Сколько ехали, я не знаю, только вот проснулась я от того, что получила хороший удар в висок.

От неожиданности нелепо взмахнула руками и кулем свалилась с саней в сладкий сугроб, снова сложившись пополам и застряв кверху задом, с которого, по счастью, хотя бы юбка не сползла.

– Прррууу! – сквозь толстый слой пудры услышала голос Щелкунчика. – А ну! Выходи, кто там хочет попробовать мой клинок на вкус!

«Господи, сколько пафоса…» – подумала я, пытаясь выбраться из сугроба. Деревянные ножки дрыгались в воздухе, но их усилий было явно недостаточно, чтобы хорошенько упереться в землю. Они просто проваливались под снег. Ой, то есть, под пудру.

Тем временем на дороге уже разгорался самый настоящий бой. Судя по звукам, деревянный солдатик кружил вокруг саней, а его и лошадь со всех сторон обстреливали снежками.

Да-да… Именно снежок мне в голову и попал, как я уже догадалась. И это было, к счастью, безболезненно, но действенно, потому как сахар всё же крепче снега.

Я смогла вытащить голову, а потом и шляпку в тот момент, когда Щелкунчик уже нашёл среди ветвей деревьев своего невидимого противника и замахнулся, чтобы метнуть туда саблю.

– Стой! – закричала, бросаясь ему наперерез. С моего ракурса я смогла увидеть то, что от него было скрыто. – Не надо, не нападай на них!

– Эти мерзкие крысы грызут головы мирным жителям моей страны, – прорычал он, отталкивая от себя, – не мешай.

– Это не крысы! – в отчаянии я повисла на деревянной руке, мешая нормально прицелиться. – Это – дети!

– Дети?! – опешил он, даже чуть ослабляя замах. И в этот момент ему в голову прилетел увесистый снежок, сбивая высокий котелок.

Глава 4 Обрыв

Деревянный человек пошатнулся, наступил мне на подол и, не удержавшись, завалился на спину.

Я, которая крепко держалась за его руку, упала следом, так что барахтаться в сугробе нам пришлось вдвоём.

Тем временем с дерева осторожно слезли два разбойника, оказавшиеся немного ободранными мальчишкой и девчонкой. Лет восьми – девяти.

Щелкунчик всё же выпутался из моих юбок, встал сам, а потом, словно нехотя, подал мне руку и помог тоже подняться на ноги.

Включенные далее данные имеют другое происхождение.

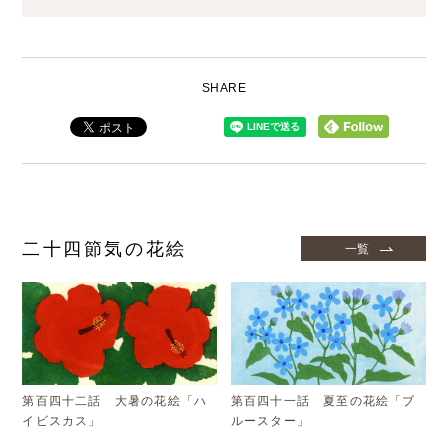
SHARE
二十四節気の花絵
一覧
第百四十二話 大暑の花絵「ハ
第百四十一話 夏至の花絵「ブ
イビスカス」
ルースター」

– Это что такое?! – сурово сдвинув брови, единственную подвижную часть тела на лице, кроме глаз, прорычал он. – Какое право вы имеете нападать на нас?!

– Тихо ты… – попыталась утихомирить я местное высочество, видя, что у ребят – таких же кукол, как я, – в уголках деревянных глаз уже начали собираться от страха слёзы. Но они всё равно стояли, смело запрокинув головы, и смотрели на нас недружелюбно.

– Здесь… Здесь нельзя ездить! – превозмогая дрожь в голосе, проговорил пацан, закрывая своим тельцем младшую девочку. – Мы… охраняем границы!

– Какие ещё границы?! – начал закипать Щелкунчик, но я, отпихнув его, осторожно подошла к детям.

– Вы сами их защищаете? – спросила я, присаживаясь перед детворой на корточки, чтобы сравняться с уровнем их глаз. – Или вы взрослым помогаете?

Позади недовольно фыркал деревянный солдат, ходя туда-сюда мимо саней.

Дети переглянулись.

– Мы – часть отряда, который защищает Розебург от мышей! – снова заговорил мальчик, рассматривая меня так, словно сомневался, что я – не мышь. – Если мы увидим отряд грызунов, то должны будем бегом побежать к остальным и всё рассказать!

У меня аж дар речи пропал.

Тут что… Выставляют на патруль… На настоящий патруль… Детей?! Они что… Совсем уже?!

Я, конечно, никогда детей особо не любила, да и ни у кого из моего окружения их не было; но даже так я понимала, что детей нельзя выставлять на передовую, заставляя сражаться наравне со взрослыми!